Held on 24 September in New York and via video-conference, the first Summit for Information and Democracy was attended by dozens of foreign ministers from all continents, the OECD’s current Secretary-General, the Director-General of UNESCO, the European Commission Vice-President for Values and Transparency, and many prominent civil society figures and led to concrete deliverables. The event was the latest result of the Initiative on Information and Democracy that Reporters Without Borders (RSF) launched three years ago with the aim of devising and implementing democratic safeguards in the global information and communication space.
In his opening address, Christophe Deloire, Chair of the Forum on Information and Democracy and Secretary-General of RSF, announced the creation of the International Observatory on Information and Democracy, “an equivalent for democratic disruption of what the IPCC is for climate disruption.” The Observatory will carry out regular evaluations of the information and communication space. It will enable democratic governments and societies to have a clear understanding of phenomena taking place in this space, how it functions and their impact on democracy.
The Observatory’s “Prefiguration Group,” which is tasked with determining the Observatory’s precise objectives, methodology and resources, will be jointly chaired by Shoshana Zuboff, Harvard Business School Professor Emeritus and author of The Age of Surveillance Capitalism, and by Angel Gurría, former OECD secretary-general, former Mexican Minister of Foreign Affairs and Minister of Finance.
The Forum also announced the creation of a working group on accountability regimes for social network accounts and their users, whose composition will be unveiled shortly.
“The success of the Summit for Information and Democracy will enable us to expand the international process we launched, inspired by the one already existing to combat climate change,” Deloire said. “The strengthening and deepening of the work of the governments that have signed up to the Partnership for Information and Democracy and civil society is guaranteed thanks to the announced holding of regular meetings that will be the equivalent of the Conferences of the Parties, the well-known COPs, and will be based on reports provided by the Observatory, the equivalent of the IPCC. The Forum will keep on producing concrete recommendations in its reports and will be a place for consultation and dialogue between governments and civil society.”

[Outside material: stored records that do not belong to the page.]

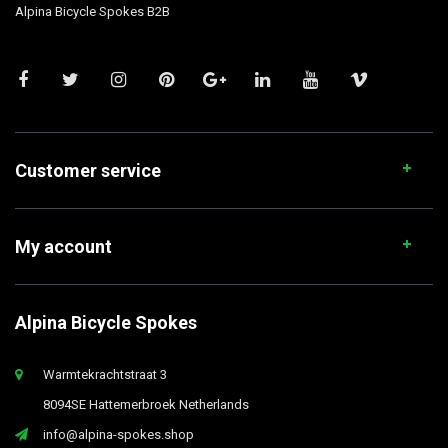
Alpina Bicycle Spokes B2B
Customer service
My account
Alpina Bicycle Spokes
Warmtekrachtstraat 3
8094SE Hattemerbroek Netherlands
info@alpina-spokes.shop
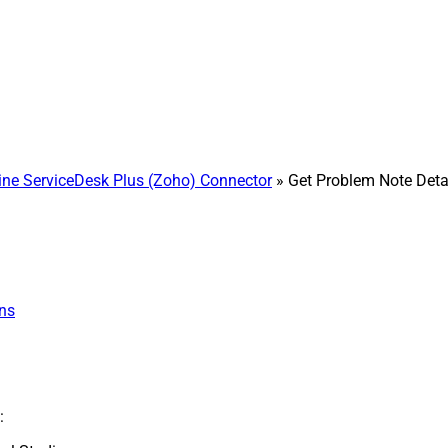
e ServiceDesk Plus (Zoho) Connector
» Get Problem Note Deta
ns
:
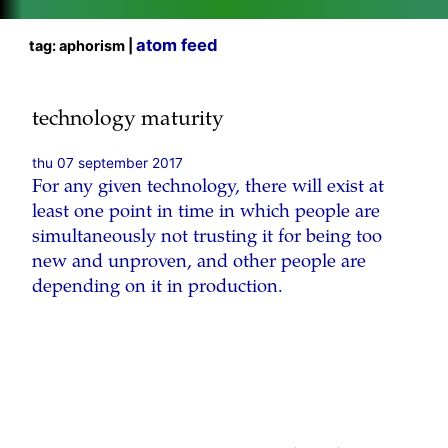
atom feed
tag: aphorism |
technology maturity
thu 07 september 2017
For any given technology, there will exist at
least one point in time in which people are
simultaneously not trusting it for being too
new and unproven, and other people are
depending on it in production.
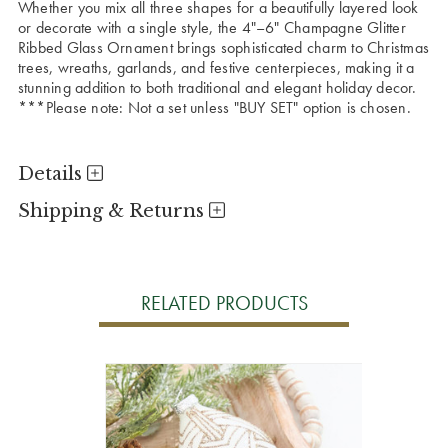
Whether you mix all three shapes for a beautifully layered look
or decorate with a single style, the 4"–6" Champagne Glitter
Ribbed Glass Ornament brings sophisticated charm to Christmas
trees, wreaths, garlands, and festive centerpieces, making it a
stunning addition to both traditional and elegant holiday decor.
***Please note: Not a set unless "BUY SET" option is chosen.
Details
Shipping & Returns
RELATED PRODUCTS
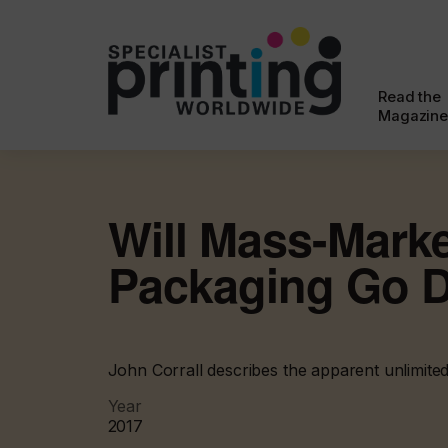
Read the
Magazine
Will Mass-Mark
Packaging Go D
John Corrall describes the apparent unlimited
Year
2017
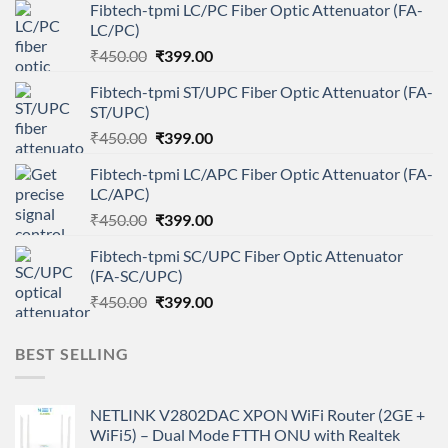
Fibtech-tpmi LC/PC Fiber Optic Attenuator (FA-
LC/PC)
Original
Current
₹
450.00
₹
399.00
price
price
Fibtech-tpmi ST/UPC Fiber Optic Attenuator (FA-
was:
is:
ST/UPC)
₹450.00.
₹399.00.
Original
Current
₹
450.00
₹
399.00
price
price
Fibtech-tpmi LC/APC Fiber Optic Attenuator (FA-
was:
is:
LC/APC)
₹450.00.
₹399.00.
Original
Current
₹
450.00
₹
399.00
price
price
Fibtech-tpmi SC/UPC Fiber Optic Attenuator
was:
is:
(FA-SC/UPC)
₹450.00.
₹399.00.
Original
Current
₹
450.00
₹
399.00
price
price
was:
is:
BEST SELLING
₹450.00.
₹399.00.
NETLINK V2802DAC XPON WiFi Router (2GE +
WiFi5) – Dual Mode FTTH ONU with Realtek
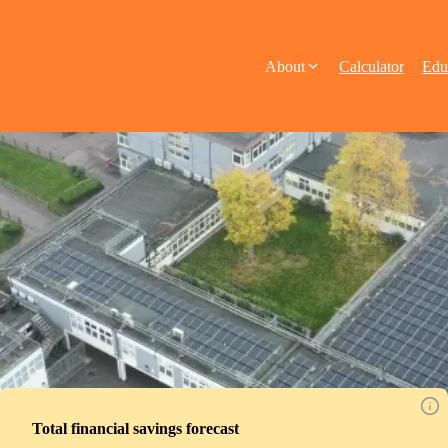
About
Calculator
Edu
Total financial savings forecast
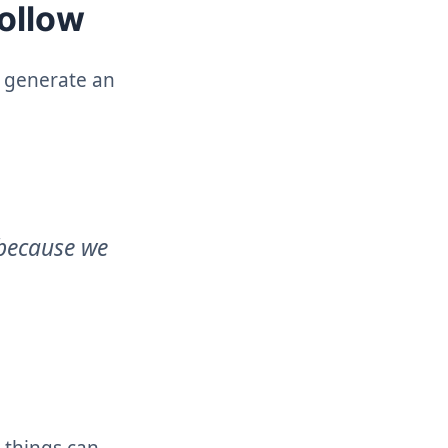
follow
o generate an
 because we
 things can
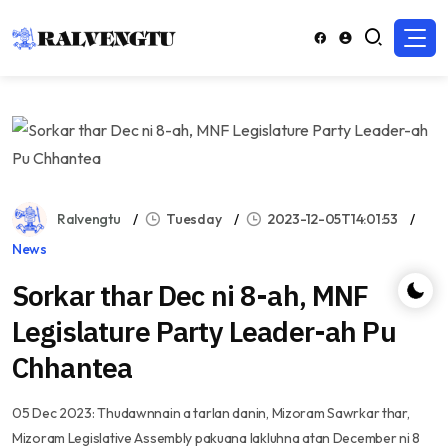
Ralvengtu
Tuesday
2023-12-05T14:01:53
News
Sorkar thar Dec ni 8-ah, MNF
Legislature Party Leader-ah Pu
Chhantea
05 Dec 2023: Thudawnnain a tarlan danin, Mizoram Sawrkar thar,
Mizoram Legislative Assembly pakuana lakluhna atan December ni 8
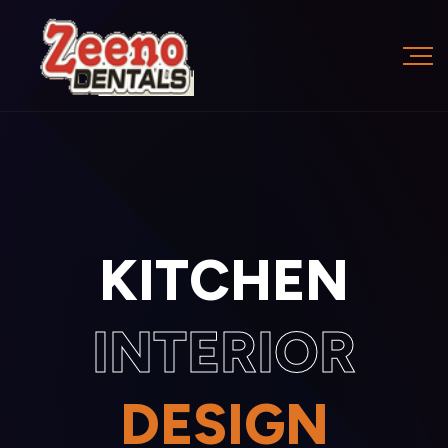
KITCHEN
INTERIOR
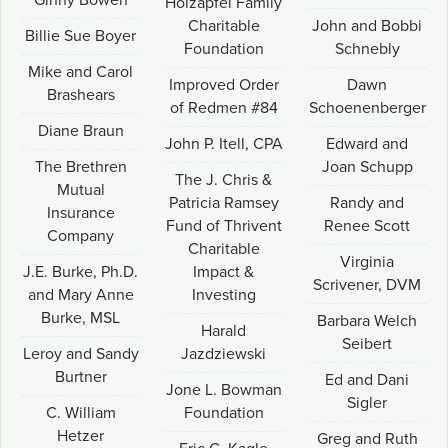
Ginny Bowen
Holzapfel Family
Charitable
John and Bobbi
Billie Sue Boyer
Foundation
Schnebly
Mike and Carol
Improved Order
Dawn
Brashears
of Redmen #84
Schoenenberger
Diane Braun
John P. Itell, CPA
Edward and
The Brethren
Joan Schupp
The J. Chris &
Mutual
Patricia Ramsey
Randy and
Insurance
Fund of Thrivent
Renee Scott
Company
Charitable
Virginia
J.E. Burke, Ph.D.
Impact &
Scrivener, DVM
and Mary Anne
Investing
Burke, MSL
Barbara Welch
Harald
Seibert
Leroy and Sandy
Jazdziewski
Burtner
Ed and Dani
Jone L. Bowman
Sigler
C. William
Foundation
Hetzer
Greg and Ruth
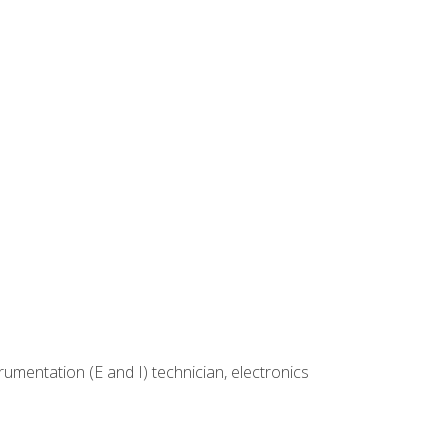
rumentation (E and I) technician, electronics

The high-level discussions at this summit focused on the recommendations made by the Forum in two reports, one on “How to end Infodemics” (published in 2020) and one calling for “A New Deal for Journalism” (published in June 2021).
A civil society coalition on information and democracy that was launched ahead of the summit will reinforce these activities by means of a collective and coordinated international mobilisation campaign. The call published by the coalition on 20 September highlights the central role that these civil society organisations intend to play in creating democratic safeguards in the digital space.
The summit was chaired by French foreign minister Jean-Yves Le Drian, who hailed the creation of the Observatory. “This tool will be particularly useful for analysing trends in the global information space on a regular basis,” he says. “This observatory will also be able to feed our work and our reflections in multilateral institutions.”
The Minister announced a workshop on the objectives of the Observatory at the Paris Peace Forum (11-13 November 2021), and the organization of annual Summits for Information and Democracy in years to come.